__Work required__
Lines of the data that contain the word "tabs" are the ones to copy.

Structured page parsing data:
■ ■ ■
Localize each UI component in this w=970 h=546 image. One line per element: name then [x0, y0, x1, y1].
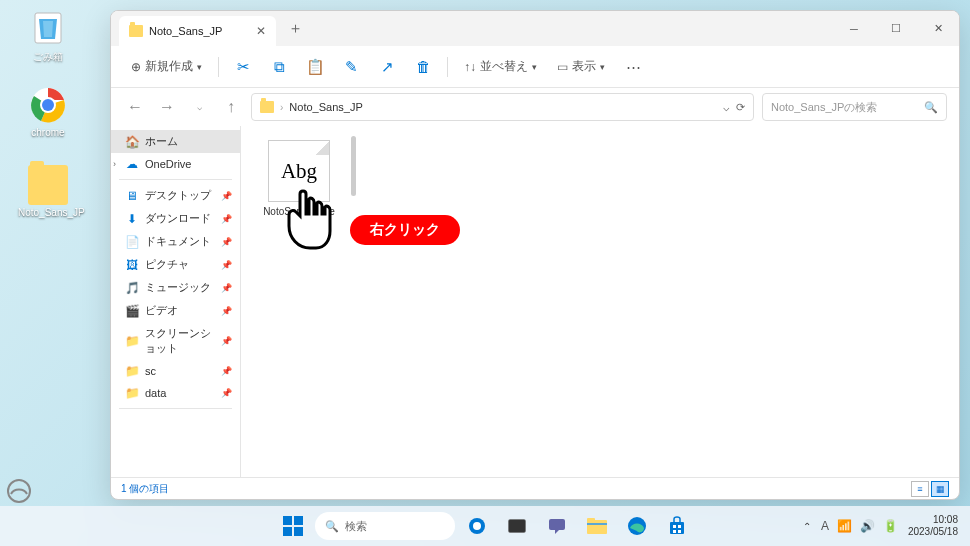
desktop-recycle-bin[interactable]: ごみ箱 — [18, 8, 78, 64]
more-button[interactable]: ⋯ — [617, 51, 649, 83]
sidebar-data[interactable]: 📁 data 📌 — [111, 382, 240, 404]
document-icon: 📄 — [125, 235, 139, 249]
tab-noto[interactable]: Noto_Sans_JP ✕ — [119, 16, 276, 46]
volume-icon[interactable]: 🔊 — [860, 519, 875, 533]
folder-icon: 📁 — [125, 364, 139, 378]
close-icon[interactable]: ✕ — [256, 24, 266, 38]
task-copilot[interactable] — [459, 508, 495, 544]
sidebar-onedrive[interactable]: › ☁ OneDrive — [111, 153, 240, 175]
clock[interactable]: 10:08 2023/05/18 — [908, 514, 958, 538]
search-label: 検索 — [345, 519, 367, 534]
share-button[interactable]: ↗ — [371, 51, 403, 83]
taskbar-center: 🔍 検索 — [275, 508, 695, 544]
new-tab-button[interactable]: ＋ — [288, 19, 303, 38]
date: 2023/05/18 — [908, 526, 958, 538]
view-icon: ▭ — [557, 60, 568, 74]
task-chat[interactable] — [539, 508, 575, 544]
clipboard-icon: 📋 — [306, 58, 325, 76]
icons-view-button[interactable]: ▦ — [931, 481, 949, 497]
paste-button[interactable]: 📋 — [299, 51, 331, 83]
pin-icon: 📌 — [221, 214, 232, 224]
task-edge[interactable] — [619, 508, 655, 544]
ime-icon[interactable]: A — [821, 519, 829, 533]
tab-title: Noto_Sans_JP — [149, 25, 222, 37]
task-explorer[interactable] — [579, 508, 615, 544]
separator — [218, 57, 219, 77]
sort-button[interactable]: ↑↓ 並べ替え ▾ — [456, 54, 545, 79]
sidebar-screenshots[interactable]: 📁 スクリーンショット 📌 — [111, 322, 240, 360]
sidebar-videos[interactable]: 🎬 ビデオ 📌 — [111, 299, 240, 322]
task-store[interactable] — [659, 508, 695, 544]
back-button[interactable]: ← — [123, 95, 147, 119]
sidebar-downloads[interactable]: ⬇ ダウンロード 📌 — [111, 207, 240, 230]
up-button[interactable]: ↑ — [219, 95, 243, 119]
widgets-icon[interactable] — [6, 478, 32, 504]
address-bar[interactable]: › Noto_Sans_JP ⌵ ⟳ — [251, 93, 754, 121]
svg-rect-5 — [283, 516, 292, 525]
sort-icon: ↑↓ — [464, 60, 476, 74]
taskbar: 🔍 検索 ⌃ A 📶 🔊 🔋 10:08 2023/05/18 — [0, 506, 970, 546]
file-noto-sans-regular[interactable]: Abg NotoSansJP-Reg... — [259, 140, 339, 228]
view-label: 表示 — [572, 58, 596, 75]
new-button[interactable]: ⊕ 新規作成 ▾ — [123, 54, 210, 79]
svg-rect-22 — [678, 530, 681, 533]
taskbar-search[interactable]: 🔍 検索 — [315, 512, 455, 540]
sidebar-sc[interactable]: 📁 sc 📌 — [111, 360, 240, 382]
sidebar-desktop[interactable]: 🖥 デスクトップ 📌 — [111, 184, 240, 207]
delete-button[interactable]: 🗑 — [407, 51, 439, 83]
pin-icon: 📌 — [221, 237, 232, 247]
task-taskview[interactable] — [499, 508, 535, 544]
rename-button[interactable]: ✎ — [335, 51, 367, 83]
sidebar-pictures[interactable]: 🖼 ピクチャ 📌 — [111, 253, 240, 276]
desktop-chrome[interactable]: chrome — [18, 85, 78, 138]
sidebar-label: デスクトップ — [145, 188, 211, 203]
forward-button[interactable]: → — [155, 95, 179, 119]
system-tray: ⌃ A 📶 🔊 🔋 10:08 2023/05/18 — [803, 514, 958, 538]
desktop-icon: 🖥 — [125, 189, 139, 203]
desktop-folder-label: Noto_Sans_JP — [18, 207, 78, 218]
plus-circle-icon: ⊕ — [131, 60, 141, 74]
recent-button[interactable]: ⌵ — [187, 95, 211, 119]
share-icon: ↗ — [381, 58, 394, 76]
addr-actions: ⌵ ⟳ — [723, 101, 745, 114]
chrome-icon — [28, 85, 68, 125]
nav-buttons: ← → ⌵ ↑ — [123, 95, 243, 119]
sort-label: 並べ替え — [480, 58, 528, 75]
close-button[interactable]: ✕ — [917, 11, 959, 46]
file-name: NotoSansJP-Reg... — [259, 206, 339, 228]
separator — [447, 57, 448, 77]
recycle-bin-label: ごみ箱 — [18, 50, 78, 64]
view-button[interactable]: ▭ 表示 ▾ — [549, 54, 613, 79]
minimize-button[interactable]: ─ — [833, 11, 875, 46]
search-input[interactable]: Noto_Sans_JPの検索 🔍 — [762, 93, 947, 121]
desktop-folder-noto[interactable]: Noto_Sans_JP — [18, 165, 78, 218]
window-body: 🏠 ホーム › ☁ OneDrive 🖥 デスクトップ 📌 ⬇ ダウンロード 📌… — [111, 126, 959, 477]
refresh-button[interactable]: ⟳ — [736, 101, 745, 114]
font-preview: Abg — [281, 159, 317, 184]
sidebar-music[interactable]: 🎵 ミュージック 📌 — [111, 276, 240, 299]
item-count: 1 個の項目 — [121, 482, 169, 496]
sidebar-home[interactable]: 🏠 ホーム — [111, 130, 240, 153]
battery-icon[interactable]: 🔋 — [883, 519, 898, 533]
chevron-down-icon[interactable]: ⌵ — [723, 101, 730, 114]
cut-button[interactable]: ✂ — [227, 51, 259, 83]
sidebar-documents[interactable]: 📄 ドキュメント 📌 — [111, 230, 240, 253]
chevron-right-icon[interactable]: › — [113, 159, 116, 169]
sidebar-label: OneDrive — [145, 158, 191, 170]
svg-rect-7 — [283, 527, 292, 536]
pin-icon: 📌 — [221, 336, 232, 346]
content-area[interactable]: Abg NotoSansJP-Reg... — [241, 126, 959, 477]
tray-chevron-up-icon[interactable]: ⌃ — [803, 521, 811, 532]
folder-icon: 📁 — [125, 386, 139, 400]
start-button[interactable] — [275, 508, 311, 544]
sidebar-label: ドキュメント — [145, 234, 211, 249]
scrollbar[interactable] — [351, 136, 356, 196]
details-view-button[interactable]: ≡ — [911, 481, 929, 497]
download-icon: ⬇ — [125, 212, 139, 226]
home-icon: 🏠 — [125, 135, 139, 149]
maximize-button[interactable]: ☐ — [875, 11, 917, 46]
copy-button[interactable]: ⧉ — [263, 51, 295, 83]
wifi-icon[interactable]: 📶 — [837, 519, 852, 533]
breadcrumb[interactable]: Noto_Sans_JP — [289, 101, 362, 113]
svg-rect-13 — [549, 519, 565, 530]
■ ■ ■
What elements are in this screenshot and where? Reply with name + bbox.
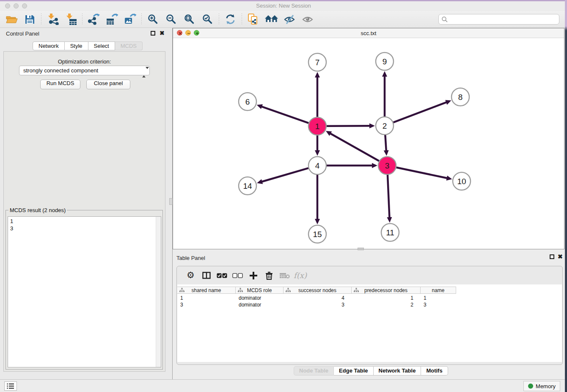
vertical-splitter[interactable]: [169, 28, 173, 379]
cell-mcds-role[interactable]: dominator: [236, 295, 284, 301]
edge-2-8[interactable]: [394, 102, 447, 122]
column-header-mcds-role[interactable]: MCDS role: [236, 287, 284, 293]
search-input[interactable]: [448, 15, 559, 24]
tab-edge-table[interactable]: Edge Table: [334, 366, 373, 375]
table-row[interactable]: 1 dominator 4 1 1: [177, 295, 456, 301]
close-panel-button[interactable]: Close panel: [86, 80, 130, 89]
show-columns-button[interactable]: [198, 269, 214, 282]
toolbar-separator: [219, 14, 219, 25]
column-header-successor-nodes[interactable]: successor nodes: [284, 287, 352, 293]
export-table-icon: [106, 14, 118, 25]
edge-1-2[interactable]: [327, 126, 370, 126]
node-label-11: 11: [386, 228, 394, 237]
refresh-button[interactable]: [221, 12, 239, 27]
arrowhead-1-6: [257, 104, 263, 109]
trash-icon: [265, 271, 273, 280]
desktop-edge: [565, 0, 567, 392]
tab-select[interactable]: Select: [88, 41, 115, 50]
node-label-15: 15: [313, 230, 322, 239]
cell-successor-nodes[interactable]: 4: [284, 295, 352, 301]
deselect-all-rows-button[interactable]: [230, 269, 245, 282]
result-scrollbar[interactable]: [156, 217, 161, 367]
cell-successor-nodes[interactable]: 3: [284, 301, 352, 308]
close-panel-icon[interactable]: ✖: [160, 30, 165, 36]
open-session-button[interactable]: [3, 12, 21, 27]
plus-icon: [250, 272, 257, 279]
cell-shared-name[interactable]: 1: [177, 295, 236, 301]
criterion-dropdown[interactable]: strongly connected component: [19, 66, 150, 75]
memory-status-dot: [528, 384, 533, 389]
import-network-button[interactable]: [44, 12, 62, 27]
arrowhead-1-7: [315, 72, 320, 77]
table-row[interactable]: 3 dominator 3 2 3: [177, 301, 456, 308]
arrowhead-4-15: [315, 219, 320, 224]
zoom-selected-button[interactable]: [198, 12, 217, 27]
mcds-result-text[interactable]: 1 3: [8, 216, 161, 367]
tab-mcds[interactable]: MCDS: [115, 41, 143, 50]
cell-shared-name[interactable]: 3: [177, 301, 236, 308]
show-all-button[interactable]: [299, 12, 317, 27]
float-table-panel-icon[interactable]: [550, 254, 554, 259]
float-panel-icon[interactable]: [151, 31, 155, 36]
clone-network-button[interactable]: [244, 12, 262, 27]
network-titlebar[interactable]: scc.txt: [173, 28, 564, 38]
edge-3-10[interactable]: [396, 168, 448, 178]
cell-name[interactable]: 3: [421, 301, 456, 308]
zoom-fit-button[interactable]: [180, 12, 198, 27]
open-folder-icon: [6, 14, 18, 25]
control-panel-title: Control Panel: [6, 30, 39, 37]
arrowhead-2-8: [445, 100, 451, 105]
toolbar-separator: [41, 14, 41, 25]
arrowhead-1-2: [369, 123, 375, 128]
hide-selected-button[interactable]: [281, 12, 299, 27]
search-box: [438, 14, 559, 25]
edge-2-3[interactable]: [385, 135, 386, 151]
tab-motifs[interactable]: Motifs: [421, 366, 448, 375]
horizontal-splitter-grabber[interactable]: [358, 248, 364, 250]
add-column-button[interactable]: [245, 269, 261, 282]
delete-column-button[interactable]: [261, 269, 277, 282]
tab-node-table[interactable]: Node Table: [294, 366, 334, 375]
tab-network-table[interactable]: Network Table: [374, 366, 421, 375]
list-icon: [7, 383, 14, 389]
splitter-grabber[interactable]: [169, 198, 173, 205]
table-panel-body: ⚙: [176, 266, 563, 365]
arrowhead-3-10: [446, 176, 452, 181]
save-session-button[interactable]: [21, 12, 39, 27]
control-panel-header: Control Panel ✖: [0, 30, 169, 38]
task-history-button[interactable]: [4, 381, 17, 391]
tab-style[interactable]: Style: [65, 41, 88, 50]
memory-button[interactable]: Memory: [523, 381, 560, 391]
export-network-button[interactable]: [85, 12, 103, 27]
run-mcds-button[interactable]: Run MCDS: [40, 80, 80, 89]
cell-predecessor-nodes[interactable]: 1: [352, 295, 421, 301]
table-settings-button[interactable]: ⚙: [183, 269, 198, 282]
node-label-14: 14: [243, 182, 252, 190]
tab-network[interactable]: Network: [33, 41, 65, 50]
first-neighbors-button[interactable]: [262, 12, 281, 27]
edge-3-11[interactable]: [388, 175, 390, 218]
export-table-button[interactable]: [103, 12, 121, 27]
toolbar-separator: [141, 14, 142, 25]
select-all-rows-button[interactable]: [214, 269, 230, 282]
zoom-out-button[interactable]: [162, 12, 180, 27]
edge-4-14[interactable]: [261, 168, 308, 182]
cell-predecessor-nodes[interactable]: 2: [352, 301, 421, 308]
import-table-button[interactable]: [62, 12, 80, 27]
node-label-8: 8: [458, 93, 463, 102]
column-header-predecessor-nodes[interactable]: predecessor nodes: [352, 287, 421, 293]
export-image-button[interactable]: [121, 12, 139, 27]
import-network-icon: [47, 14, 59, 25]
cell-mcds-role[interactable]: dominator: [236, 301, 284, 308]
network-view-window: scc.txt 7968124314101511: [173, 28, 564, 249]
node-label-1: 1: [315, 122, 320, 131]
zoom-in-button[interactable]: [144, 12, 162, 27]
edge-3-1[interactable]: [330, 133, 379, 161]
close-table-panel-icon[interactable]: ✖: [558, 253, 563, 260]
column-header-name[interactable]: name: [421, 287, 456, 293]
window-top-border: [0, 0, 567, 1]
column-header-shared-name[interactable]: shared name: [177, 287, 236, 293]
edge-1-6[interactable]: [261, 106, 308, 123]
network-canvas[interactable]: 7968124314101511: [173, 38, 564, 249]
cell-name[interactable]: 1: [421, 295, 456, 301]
■ ■ ■
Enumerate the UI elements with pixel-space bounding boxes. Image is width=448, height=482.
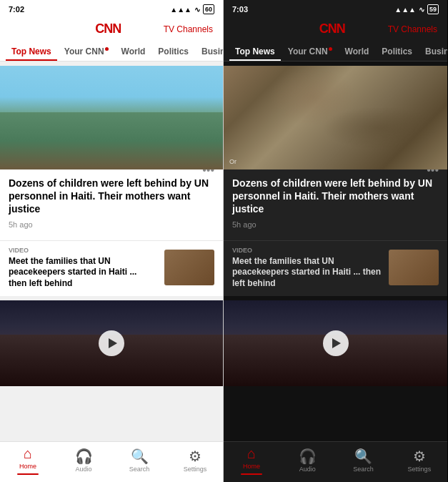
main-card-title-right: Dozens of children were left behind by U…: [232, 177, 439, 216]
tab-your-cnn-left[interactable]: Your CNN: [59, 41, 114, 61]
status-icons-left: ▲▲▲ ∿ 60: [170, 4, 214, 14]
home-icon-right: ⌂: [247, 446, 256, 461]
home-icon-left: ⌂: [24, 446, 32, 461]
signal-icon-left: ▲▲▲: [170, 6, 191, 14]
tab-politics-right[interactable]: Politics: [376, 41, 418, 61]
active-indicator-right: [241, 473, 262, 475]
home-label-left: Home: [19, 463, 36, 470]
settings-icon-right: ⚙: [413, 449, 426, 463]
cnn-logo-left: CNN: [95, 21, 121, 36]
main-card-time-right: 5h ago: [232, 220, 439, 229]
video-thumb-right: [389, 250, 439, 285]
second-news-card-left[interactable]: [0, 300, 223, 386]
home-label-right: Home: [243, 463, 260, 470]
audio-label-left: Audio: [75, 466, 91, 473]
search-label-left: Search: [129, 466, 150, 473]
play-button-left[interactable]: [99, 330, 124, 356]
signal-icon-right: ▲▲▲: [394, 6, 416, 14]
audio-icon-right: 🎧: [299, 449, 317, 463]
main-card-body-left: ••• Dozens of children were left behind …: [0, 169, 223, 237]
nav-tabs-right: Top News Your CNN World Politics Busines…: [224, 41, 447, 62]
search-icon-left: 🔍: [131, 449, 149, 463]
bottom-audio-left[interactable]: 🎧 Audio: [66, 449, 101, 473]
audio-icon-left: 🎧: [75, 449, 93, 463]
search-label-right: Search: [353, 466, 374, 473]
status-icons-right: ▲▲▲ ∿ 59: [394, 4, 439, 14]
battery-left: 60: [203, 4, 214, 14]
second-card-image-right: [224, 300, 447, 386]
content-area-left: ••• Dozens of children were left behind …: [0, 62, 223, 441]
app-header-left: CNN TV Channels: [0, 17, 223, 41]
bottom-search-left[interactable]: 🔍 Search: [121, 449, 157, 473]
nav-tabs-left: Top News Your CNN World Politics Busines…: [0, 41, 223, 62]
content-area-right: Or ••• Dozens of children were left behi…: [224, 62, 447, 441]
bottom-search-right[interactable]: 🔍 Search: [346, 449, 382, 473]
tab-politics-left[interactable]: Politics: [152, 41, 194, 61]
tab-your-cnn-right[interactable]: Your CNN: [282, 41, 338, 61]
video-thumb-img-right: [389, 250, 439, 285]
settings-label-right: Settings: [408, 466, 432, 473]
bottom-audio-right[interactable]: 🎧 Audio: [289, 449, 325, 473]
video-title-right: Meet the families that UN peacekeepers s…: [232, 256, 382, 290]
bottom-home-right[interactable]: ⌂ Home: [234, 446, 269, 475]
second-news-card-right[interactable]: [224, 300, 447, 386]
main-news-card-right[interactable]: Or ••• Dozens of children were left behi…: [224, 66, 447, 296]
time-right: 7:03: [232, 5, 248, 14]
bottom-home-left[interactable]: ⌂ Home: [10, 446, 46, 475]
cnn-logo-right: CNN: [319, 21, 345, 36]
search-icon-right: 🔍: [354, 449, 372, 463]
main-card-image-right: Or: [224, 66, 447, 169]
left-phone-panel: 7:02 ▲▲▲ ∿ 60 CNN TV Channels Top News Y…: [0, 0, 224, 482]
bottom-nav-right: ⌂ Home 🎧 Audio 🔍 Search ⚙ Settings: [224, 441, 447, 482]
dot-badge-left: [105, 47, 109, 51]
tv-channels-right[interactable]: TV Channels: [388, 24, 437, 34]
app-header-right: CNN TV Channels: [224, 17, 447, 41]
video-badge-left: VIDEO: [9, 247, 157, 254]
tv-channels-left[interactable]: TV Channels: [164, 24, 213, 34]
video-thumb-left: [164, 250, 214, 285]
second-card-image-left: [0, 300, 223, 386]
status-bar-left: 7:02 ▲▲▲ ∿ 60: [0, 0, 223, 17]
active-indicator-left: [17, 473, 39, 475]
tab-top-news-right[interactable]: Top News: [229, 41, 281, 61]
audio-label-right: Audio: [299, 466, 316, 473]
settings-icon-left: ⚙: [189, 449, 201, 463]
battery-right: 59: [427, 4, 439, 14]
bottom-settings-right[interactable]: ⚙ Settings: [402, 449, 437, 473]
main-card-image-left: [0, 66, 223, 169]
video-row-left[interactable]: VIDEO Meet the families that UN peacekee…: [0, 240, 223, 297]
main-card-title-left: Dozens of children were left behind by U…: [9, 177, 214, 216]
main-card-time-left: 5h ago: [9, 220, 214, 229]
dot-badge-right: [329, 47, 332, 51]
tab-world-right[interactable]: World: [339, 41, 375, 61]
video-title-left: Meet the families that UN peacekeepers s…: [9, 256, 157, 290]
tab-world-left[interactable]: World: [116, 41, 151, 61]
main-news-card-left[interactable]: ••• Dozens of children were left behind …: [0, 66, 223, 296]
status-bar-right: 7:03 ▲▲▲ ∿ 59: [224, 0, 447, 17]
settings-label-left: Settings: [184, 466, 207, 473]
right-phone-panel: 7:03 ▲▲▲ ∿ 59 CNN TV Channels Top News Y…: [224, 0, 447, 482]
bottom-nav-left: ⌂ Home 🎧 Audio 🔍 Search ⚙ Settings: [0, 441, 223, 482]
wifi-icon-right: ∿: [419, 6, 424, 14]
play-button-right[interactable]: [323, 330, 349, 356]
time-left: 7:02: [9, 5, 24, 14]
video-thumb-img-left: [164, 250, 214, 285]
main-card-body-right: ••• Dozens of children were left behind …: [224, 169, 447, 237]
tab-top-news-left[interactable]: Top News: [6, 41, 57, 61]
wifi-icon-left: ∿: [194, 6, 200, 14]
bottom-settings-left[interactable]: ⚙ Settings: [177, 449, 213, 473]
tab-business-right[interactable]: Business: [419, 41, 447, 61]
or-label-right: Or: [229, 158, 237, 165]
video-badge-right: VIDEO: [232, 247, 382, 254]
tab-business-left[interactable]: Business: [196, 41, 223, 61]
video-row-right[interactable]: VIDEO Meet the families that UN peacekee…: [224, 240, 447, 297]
■ ■ ■
__Finished exercise__
nav-tabs-right: Top News Your CNN World Politics Busines…: [224, 41, 447, 62]
nav-tabs-left: Top News Your CNN World Politics Busines…: [0, 41, 223, 62]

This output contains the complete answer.